Kithanlea/channarongsds/Panacea_Doll/iStock/Getty Images Plus

 

 この問題について米国は、8月22日に国務省が、8月26日には国防総省が強い懸念を表明する声明を相次いで発表している。このうち、国防総省の緊急声明の要旨は次の通り。

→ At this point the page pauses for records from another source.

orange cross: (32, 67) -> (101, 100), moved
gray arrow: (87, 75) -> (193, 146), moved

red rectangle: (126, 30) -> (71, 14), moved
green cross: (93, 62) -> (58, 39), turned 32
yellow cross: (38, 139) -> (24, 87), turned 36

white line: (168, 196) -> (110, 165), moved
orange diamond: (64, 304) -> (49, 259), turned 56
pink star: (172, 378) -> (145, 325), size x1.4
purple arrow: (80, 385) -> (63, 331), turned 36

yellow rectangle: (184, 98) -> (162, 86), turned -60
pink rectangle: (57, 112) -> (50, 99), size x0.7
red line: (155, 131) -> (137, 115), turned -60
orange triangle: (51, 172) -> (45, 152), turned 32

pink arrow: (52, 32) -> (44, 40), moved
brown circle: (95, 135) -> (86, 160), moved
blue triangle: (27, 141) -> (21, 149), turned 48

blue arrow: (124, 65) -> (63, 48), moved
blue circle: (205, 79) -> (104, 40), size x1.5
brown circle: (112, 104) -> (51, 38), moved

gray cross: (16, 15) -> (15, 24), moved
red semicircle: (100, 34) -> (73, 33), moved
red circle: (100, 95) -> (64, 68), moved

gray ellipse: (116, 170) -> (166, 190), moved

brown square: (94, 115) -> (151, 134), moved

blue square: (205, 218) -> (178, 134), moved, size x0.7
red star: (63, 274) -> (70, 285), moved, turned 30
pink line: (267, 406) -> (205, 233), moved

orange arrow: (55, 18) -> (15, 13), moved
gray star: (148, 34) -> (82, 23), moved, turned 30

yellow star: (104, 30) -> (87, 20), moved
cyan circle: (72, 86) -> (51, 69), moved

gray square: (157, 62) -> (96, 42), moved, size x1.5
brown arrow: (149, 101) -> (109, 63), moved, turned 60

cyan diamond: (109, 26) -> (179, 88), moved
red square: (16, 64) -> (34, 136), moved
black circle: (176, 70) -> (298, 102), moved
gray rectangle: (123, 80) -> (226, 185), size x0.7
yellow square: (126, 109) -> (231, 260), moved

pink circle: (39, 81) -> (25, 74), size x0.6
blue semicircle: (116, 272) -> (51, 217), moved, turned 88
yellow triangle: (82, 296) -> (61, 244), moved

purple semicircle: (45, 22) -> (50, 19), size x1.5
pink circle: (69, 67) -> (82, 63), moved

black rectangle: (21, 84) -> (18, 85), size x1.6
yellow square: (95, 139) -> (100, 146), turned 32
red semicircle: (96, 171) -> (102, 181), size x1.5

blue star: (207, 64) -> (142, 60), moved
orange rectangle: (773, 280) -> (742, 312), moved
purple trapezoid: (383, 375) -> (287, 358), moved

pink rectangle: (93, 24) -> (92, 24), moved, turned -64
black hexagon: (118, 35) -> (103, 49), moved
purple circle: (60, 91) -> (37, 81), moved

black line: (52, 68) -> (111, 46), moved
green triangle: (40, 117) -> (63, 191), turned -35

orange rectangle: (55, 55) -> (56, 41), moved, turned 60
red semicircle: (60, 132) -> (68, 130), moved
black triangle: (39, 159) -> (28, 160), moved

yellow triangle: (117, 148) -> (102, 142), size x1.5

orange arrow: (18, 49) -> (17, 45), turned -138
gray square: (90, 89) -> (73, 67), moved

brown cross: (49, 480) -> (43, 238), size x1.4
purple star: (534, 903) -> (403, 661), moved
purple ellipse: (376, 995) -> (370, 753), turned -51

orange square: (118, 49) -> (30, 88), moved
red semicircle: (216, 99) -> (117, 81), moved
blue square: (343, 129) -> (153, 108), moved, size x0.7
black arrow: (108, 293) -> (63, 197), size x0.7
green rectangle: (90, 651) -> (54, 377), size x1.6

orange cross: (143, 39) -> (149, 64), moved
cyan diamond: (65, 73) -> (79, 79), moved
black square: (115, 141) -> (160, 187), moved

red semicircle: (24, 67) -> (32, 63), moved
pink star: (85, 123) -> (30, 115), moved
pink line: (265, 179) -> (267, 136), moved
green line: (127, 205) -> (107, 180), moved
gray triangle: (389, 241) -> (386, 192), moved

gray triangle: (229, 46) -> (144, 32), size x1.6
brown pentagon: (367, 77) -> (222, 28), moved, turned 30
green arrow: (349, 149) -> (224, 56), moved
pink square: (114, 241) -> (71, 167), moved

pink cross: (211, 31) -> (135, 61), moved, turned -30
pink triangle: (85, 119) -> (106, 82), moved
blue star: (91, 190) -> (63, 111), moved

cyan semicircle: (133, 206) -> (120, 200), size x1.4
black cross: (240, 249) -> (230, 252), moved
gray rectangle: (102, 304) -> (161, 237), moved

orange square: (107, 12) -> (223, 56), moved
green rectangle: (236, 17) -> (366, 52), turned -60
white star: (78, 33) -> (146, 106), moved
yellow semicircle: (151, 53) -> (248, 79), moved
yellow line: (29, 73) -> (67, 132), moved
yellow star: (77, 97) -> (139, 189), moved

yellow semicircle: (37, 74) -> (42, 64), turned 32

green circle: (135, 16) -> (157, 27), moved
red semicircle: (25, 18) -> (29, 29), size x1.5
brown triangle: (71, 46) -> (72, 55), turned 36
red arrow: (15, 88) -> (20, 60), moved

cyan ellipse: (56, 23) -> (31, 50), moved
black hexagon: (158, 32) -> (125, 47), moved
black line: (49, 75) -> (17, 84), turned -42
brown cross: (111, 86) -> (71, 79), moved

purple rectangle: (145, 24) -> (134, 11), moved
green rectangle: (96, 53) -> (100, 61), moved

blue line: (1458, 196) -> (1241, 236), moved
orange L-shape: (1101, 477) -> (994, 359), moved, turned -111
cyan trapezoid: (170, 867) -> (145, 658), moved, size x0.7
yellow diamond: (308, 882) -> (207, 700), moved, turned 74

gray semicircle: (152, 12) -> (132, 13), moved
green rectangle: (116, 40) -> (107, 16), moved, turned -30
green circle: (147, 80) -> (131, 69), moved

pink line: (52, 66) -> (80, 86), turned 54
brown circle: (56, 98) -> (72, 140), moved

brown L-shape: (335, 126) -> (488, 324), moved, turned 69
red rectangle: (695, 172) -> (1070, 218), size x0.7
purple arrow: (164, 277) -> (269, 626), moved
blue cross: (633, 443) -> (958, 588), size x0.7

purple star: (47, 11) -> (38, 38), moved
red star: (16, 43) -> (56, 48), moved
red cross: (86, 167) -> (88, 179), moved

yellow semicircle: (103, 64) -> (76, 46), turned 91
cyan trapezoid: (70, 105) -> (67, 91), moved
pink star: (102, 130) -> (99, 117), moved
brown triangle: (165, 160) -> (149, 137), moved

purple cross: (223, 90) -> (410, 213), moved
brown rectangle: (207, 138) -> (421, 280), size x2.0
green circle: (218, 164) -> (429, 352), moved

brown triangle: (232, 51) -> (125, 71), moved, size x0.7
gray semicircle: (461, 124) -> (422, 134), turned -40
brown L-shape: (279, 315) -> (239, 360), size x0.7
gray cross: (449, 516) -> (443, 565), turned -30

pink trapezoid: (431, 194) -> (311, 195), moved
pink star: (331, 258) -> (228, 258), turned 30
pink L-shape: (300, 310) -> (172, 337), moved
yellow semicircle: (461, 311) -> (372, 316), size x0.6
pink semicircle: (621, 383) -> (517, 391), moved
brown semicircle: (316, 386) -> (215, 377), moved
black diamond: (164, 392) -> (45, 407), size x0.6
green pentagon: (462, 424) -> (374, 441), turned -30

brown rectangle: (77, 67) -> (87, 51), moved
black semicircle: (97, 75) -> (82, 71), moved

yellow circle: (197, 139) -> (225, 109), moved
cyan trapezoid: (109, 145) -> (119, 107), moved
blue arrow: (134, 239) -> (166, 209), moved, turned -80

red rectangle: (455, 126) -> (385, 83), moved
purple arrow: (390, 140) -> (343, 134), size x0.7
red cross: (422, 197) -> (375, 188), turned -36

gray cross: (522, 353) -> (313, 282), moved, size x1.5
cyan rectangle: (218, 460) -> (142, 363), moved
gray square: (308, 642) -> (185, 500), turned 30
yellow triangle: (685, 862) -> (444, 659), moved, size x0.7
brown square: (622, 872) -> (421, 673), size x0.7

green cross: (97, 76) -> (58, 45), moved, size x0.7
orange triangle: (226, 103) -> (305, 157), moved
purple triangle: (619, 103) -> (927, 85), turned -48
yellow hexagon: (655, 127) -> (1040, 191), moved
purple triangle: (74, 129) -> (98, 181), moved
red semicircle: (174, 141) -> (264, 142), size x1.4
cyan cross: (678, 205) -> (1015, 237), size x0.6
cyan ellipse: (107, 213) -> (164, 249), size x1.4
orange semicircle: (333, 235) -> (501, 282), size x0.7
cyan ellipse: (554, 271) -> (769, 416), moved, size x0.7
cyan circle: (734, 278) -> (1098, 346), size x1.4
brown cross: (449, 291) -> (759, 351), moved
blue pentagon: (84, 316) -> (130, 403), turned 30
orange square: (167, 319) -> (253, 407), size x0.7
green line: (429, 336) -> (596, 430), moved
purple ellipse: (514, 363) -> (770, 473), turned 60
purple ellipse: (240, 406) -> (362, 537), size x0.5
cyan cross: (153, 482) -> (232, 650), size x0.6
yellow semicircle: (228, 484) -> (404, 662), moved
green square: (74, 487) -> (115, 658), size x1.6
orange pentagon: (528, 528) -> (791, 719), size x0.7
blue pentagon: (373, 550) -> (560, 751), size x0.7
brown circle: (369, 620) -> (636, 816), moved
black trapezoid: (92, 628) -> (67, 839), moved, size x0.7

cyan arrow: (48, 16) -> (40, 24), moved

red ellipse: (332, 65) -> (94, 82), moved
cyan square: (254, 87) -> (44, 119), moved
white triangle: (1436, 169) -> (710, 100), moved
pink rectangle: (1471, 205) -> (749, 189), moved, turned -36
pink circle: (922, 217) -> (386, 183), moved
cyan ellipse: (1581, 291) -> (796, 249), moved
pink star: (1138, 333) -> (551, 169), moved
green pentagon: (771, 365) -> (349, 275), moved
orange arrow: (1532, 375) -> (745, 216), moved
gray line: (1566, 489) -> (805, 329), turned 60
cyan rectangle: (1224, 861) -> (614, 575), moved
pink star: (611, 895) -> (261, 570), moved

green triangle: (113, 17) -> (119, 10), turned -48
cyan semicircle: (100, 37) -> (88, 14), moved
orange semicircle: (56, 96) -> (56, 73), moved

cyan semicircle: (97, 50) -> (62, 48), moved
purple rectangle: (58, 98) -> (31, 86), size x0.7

 国防総省は、中国によるインド太平洋におけるルールに基づく国際社会を破壊する努力が続いていることを強く懸念している。最近、中国はベトナムの石油・ガス探査活動への威圧的干渉を再開した。これは、シャングリラ会議での魏鳳和・中国国防部長の「平和的な発展の道を堅持する」との発言と全く矛盾する。中国の行動は、『受け入れられている国際的ルールと規範に沿ってすべての国が大小を問わず主権を保障され、威圧されず経済的成長を追求し得るとする自由で開かれたインド太平洋地域』という米国のビジョンとは対照的である。

 中国が「嫌がらせ戦術」を続けることで、近隣諸国の信頼も国際社会の尊敬も勝ち得ることはないだろう。ASEANの領有権主張国を威圧する行動、攻撃的武器の配備、海洋についての違法な主張の執行は、中国の信頼性への深刻な疑いを提起している。米国は、同盟国、パートナー国による、インド太平洋全体における航行の自由と経済的機会を確かなものとする努力を支援し続ける。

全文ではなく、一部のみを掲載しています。